I have run into some difficulty when trying to run a Spark-MLLIB example through pyspark on an AWS-EMR cluster utilizing a file on S3. It is clear this is a permissions issue (403 error), but at this point I could use a hand figuring out where to look.
- Setup IAM - I created a user "dmoccia" under IAM Users
- I created a "machineLearning" group under IAM and added "dmoccia" to it
- I added the following managed policies: AmazonEC2FullAccess, AmazonS3FullAccess, AmazonElasticMapReduceFullAccess, AmazonElasticMapReduceRole, AmazonElasticMapReduceForEC2Role to the "machineLearning" group
- I then created a bucket "SparkTestingXYZ", I dropped an example file from Spark Mllib in the bucket (I was planning on testing with this simple Linear Regression model from the docs)
I created the default roles for EMR from the AWSCLI
$ aws emr create-default-roles
I followed this up by adding the following policies to the two roles (EMR_DefaultRole and EMR_EC2_DefaultRole) created: AmazonEC2FullAccess, AmazonS3FullAccess, AmazonElasticMapReduceFullAccess, AmazonElasticMapReduceRole, AmazonElasticMapReduceForEC2Role
I then went ahead and fired up a cluster via AWSCLI
$ aws emr create-cluster --name "Spark cluster" --release-label emr-5.0.0 --applications Name=Spark --ec2-attributes KeyName=AWS_Spark_Test --instance-type m3.xlarge --instance-count 3 --use-default-roles
I then SSH into the master, fired up pyspark and tried the following code:
from pyspark.sql import SparkSession spark = SparkSession\ .builder\ .appName("PythonSQL")\ .config("spark.some.config.option", "some-value")\ .getOrCreate() training = spark.read.format("libsvm").load("s3://s3.amazonaws.com/SparkTestingXYZ/sample_linear_regression_data.txt")
which in turn outputs the attached stack trace, but here is the header:
16/08/12 17:44:19 WARN DataSource: Error while looking for metadata directory.

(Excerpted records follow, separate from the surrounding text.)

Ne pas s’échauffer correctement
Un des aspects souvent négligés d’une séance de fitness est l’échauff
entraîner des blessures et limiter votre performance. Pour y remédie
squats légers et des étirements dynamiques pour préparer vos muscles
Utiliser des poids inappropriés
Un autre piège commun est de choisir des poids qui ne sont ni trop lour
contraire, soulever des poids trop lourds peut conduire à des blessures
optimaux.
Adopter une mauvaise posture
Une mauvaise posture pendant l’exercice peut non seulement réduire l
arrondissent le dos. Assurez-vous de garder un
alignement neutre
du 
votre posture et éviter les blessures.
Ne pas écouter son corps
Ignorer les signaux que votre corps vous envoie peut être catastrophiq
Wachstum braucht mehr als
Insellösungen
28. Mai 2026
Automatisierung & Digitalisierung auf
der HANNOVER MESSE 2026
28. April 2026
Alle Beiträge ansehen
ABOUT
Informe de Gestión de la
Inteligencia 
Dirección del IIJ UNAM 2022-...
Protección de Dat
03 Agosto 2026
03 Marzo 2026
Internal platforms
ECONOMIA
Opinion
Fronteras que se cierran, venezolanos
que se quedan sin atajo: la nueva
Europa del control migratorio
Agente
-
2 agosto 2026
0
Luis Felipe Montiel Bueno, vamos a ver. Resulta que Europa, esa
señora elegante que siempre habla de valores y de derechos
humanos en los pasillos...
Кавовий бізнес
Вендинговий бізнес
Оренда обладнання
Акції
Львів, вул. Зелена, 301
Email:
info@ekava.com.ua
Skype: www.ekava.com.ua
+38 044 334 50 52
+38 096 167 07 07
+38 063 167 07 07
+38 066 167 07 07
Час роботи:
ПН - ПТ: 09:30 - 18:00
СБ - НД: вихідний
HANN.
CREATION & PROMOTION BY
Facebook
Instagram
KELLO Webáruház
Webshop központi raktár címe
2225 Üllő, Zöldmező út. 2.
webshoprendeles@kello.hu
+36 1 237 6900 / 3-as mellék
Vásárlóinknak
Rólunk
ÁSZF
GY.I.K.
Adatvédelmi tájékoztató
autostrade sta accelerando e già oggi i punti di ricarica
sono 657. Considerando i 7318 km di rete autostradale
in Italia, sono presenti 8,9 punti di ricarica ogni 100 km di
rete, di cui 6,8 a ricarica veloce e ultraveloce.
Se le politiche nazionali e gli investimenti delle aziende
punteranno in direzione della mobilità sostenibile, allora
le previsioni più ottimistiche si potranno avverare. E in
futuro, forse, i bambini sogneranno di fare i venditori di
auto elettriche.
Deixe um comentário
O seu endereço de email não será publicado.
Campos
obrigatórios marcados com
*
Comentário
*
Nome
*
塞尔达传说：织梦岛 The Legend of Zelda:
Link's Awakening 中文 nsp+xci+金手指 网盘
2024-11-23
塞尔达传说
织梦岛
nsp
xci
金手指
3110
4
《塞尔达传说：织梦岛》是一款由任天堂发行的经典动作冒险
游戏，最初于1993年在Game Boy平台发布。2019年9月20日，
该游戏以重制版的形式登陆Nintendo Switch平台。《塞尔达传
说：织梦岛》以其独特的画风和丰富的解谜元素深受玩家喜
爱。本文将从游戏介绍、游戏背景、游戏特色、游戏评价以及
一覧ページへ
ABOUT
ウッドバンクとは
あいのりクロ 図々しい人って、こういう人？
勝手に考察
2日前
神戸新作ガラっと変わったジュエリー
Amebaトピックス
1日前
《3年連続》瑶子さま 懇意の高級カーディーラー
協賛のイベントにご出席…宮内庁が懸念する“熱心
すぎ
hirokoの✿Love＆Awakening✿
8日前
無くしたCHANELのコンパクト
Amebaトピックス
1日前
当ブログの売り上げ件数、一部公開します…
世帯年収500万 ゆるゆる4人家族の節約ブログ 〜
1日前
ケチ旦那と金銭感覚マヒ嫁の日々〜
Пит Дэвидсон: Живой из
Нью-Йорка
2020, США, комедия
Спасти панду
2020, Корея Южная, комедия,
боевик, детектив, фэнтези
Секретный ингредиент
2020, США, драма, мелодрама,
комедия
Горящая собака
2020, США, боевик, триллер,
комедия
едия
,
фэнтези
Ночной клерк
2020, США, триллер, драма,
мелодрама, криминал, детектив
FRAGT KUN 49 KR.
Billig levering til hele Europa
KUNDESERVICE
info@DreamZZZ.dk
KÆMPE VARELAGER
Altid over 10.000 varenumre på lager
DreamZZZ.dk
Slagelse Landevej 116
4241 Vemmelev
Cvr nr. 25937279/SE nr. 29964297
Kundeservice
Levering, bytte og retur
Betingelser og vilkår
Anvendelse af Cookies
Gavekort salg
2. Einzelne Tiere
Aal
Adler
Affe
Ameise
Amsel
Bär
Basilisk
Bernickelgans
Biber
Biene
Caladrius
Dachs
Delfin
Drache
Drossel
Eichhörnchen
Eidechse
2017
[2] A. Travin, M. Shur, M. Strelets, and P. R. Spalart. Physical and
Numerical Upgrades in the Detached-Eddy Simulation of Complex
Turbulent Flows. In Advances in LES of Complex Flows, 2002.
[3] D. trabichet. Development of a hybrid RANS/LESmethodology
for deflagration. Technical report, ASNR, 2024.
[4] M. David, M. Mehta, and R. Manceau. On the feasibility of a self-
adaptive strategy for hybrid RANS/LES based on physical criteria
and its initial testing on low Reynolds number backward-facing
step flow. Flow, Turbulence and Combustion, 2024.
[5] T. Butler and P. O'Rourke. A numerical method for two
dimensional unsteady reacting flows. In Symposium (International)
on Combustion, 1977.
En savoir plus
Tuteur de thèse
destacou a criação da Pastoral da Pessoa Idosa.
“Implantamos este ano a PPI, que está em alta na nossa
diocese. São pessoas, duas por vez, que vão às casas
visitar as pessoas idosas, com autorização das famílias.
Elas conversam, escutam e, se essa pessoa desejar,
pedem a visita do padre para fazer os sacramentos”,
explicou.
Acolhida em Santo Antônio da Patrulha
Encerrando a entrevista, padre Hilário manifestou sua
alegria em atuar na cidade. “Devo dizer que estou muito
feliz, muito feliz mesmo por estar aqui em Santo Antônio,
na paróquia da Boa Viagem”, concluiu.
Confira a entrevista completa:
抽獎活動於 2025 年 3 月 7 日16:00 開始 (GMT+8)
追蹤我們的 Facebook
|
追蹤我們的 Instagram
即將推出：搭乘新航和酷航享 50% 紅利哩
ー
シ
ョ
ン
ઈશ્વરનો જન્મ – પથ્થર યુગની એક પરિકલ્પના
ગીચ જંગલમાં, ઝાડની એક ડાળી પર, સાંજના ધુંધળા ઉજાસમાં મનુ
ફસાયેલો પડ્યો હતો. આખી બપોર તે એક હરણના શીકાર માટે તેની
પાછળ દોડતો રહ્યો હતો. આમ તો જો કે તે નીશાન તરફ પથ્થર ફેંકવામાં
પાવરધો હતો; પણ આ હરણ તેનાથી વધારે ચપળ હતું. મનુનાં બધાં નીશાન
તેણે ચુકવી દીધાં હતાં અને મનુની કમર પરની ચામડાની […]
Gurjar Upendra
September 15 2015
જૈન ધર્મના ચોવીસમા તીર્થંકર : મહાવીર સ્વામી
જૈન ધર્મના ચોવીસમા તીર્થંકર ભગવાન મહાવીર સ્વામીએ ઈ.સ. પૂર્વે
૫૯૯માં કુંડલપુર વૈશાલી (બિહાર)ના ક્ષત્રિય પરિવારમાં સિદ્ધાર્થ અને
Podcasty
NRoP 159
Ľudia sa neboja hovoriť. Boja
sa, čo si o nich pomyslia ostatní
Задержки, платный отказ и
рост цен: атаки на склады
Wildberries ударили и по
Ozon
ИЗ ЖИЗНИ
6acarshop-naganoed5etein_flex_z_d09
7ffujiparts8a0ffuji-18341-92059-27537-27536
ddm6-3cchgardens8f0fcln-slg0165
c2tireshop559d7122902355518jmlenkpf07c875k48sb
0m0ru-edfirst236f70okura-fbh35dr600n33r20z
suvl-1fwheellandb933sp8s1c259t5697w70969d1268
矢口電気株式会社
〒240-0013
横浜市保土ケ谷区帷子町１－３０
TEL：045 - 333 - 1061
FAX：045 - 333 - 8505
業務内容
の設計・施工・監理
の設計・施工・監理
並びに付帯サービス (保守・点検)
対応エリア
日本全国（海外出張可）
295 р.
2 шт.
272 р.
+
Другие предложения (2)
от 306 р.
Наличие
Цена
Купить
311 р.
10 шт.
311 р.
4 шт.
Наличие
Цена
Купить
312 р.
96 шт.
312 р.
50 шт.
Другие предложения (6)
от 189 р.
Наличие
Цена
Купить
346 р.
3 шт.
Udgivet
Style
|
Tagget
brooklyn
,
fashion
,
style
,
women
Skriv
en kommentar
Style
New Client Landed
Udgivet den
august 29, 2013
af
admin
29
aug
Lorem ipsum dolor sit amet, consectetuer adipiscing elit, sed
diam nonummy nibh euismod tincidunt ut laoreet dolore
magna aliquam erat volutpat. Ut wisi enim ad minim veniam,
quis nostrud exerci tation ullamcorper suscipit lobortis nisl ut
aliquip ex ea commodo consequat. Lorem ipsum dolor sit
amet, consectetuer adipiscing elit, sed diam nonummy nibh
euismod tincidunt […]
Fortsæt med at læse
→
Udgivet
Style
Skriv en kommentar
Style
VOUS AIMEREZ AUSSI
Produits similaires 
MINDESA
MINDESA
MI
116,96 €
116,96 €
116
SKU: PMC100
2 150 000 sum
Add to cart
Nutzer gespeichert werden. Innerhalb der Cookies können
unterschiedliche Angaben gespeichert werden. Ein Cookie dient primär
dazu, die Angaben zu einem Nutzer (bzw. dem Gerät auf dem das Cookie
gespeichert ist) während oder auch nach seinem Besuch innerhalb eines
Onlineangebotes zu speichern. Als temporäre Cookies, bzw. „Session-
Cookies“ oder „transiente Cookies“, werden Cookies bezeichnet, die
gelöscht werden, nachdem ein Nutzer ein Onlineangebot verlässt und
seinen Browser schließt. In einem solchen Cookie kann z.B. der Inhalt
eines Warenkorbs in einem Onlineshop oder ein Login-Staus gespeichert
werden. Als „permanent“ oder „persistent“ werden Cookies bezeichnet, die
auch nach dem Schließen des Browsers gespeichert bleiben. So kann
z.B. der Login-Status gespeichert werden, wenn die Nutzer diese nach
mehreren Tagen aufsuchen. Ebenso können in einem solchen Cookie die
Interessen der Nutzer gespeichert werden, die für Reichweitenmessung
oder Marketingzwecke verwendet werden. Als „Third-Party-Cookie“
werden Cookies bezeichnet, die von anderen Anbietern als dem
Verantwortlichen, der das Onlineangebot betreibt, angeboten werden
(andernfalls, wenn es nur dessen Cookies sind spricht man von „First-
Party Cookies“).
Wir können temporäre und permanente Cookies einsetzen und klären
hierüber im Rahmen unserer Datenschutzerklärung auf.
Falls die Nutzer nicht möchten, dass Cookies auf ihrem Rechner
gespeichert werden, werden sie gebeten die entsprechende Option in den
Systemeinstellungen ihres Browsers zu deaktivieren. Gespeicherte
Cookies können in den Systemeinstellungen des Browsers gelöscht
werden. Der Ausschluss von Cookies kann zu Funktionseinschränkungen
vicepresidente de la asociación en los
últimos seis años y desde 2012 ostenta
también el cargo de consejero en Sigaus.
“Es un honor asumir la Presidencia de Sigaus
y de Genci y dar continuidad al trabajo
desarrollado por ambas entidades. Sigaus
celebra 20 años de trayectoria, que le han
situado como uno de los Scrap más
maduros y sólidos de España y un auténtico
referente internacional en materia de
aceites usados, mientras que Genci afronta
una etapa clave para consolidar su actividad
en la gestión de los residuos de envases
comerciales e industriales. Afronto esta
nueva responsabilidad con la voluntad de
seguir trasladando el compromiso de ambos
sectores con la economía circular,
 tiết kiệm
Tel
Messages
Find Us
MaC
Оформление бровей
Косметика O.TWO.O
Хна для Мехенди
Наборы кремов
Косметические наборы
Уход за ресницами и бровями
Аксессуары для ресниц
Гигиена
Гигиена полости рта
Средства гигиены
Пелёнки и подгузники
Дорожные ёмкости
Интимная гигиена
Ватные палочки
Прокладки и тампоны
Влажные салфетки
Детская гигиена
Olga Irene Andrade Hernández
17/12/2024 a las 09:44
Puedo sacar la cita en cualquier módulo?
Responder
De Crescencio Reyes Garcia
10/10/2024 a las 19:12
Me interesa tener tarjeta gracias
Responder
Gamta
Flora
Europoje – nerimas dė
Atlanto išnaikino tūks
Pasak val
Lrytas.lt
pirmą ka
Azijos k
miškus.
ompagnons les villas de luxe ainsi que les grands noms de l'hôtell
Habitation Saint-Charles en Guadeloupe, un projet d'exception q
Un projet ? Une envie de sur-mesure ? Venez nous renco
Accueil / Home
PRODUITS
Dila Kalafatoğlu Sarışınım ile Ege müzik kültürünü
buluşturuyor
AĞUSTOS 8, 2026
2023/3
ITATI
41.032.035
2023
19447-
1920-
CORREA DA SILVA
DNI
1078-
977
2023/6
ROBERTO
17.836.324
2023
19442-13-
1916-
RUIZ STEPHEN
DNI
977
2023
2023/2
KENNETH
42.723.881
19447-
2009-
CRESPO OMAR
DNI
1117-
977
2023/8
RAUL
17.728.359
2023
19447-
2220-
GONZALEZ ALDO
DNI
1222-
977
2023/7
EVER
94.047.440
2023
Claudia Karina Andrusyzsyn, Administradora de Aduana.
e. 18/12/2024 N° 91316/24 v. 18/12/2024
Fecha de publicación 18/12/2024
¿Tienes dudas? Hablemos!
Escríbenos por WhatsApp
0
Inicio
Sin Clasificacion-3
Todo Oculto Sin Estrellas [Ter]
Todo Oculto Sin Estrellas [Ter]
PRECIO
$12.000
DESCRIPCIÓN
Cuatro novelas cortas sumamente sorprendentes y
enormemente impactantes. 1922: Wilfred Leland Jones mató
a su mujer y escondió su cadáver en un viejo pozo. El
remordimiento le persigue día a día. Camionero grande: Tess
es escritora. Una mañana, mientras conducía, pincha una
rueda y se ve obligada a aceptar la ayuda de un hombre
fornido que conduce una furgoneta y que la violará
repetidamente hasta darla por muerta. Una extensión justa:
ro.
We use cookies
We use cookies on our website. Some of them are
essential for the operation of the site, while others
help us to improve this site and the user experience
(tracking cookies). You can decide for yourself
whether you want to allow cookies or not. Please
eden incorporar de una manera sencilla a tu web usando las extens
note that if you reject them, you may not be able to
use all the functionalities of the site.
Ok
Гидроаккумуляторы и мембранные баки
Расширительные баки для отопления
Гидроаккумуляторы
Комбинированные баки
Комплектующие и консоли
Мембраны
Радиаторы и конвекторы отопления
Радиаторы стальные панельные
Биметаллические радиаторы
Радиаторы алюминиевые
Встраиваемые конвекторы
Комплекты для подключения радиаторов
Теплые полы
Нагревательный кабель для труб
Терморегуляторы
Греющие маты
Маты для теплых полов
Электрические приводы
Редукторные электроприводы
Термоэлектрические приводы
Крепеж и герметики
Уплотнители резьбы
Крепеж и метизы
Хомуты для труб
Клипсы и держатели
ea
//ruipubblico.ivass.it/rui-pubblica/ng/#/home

Traceback (most recent call last):
File "<stdin>", line 1, in <module>
File "/usr/lib/spark/python/pyspark/sql/readwriter.py", line 147, in load
return self._df(self._jreader.load(path))
File "/usr/lib/spark/python/lib/py4j-0.10.1-src.zip/py4j/java_gateway.py", line 933, in __call__
File "/usr/lib/spark/python/pyspark/sql/utils.py", line 63, in deco
return f(*a, **kw)
File "/usr/lib/spark/python/lib/py4j-0.10.1-src.zip/py4j/protocol.py", line 312, in get_return_value py4j.protocol.Py4JJavaError:
An error occurred while calling o49.load.: java.io.IOException: com.amazon.ws.emr.hadoop.fs.shaded.com.amazonaws.services.s3.model.AmazonS3Excepti on:
Access Denied (Service: Amazon S3; Status Code: 403; Error Code: AccessDenied; Request ID: XXXXXXXXXXX), S3 Extended Request ID: OnI4tyk8Uun6JbD0iVnEi+kvjDfSK2U=
From here I even tried the following when launching the cluster
$ aws emr create-cluster --name "Spark cluster" --release-label emr-5.0.0 --applications Name=Spark --service-role EMR_DefaultRole --ec2-attributes InstanceProfile=EMR_EC2_DefaultRole,KeyName=AWS_Spark_Test --instance-type m3.xlarge --instance-count 3
At this point I am not sure which permission I need to set, or perhaps I am missing a policy. If someone could point me in the right direction I would really appreciate it. I figure if I can get this working I can dial back some of the full access policies, but at this point I want to be able to read the file. One last thing, I did fire up both S3/Cluster in the same region (US Standard /us-east-1). Thank you if you made it this far!